Records excerpted from a collection:
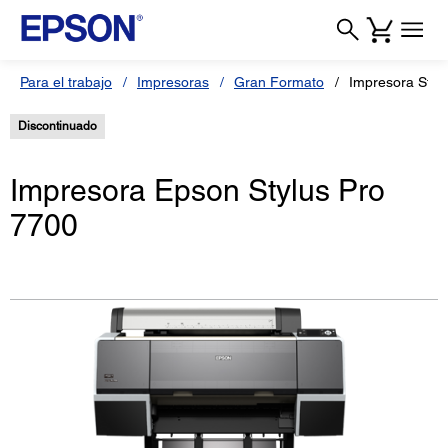
Para el trabajo
Impresoras
Gran Formato
Impresora Styl
Discontinuado
Impresora Epson Stylus Pro
7700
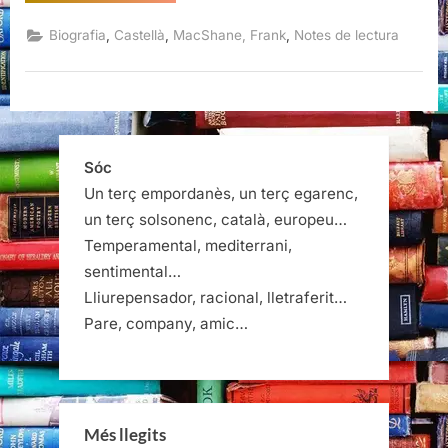
vida
de
Raymond
,
,
,
Biografia
Castellà
MacShane, Frank
Notes de lectura
Chandler,
Frank
MacShane”
Sóc
Un terç empordanès, un terç egarenc,
un terç solsonenc, català, europeu…
Temperamental, mediterrani,
sentimental…
Lliurepensador, racional, lletraferit…
Pare, company, amic…
Més llegits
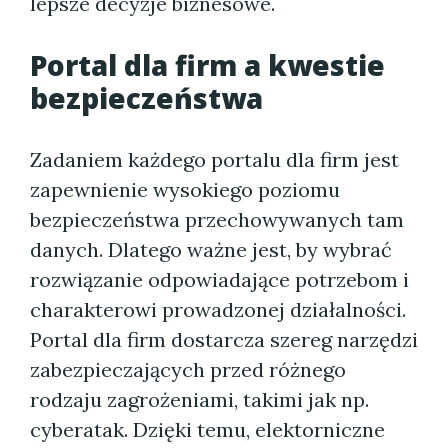
lepsze decyzje biznesowe.
Portal dla firm a kwestie
bezpieczeństwa
Zadaniem każdego portalu dla firm jest
zapewnienie wysokiego poziomu
bezpieczeństwa przechowywanych tam
danych. Dlatego ważne jest, by wybrać
rozwiązanie odpowiadające potrzebom i
charakterowi prowadzonej działalności.
Portal dla firm dostarcza szereg narzędzi
zabezpieczających przed różnego
rodzaju zagrożeniami, takimi jak np.
cyberatak. Dzięki temu, elektorniczne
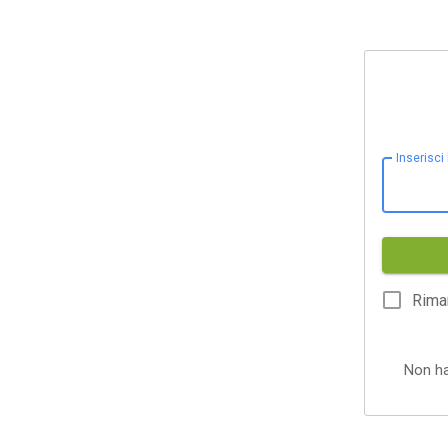
Inserisci
Rima
Non h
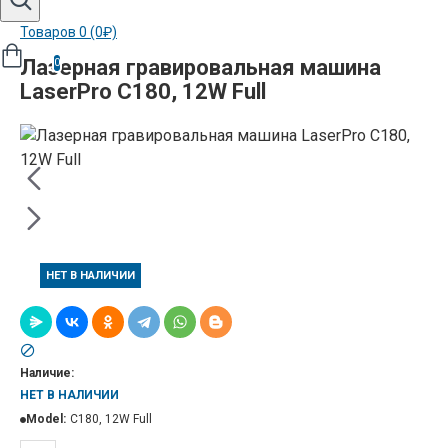
Товаров 0 (0₽)
Лазерная гравировальная машина
0
LaserPro C180, 12W Full
НЕТ В НАЛИЧИИ
Наличие:
НЕТ В НАЛИЧИИ
Model:
C180, 12W Full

### Directions for this task
In your copy, repeat the records above exactly and include no images.

### Answer space
Para el trabajo
Impresoras
Gran Formato
Impresora Styl
Discontinuado
Impresora Epson Stylus Pro
7700
vida
de
Raymond
,
,
,
Biografia
Castellà
MacShane, Frank
Notes de lectura
Chandler,
Frank
MacShane”
Sóc
Un terç empordanès, un terç egarenc,
un terç solsonenc, català, europeu…
Temperamental, mediterrani,
sentimental…
Lliurepensador, racional, lletraferit…
Pare, company, amic…
Més llegits
lepsze decyzje biznesowe.
Portal dla firm a kwestie
bezpieczeństwa
Zadaniem każdego portalu dla firm jest
zapewnienie wysokiego poziomu
bezpieczeństwa przechowywanych tam
danych. Dlatego ważne jest, by wybrać
rozwiązanie odpowiadające potrzebom i
charakterowi prowadzonej działalności.
Portal dla firm dostarcza szereg narzędzi
zabezpieczających przed różnego
rodzaju zagrożeniami, takimi jak np.
cyberatak. Dzięki temu, elektorniczne
Inserisci
Rima
Non h
Товаров 0 (0₽)
Лазерная гравировальная машина
0
LaserPro C180, 12W Full
НЕТ В НАЛИЧИИ
Наличие:
НЕТ В НАЛИЧИИ
Model:
C180, 12W Full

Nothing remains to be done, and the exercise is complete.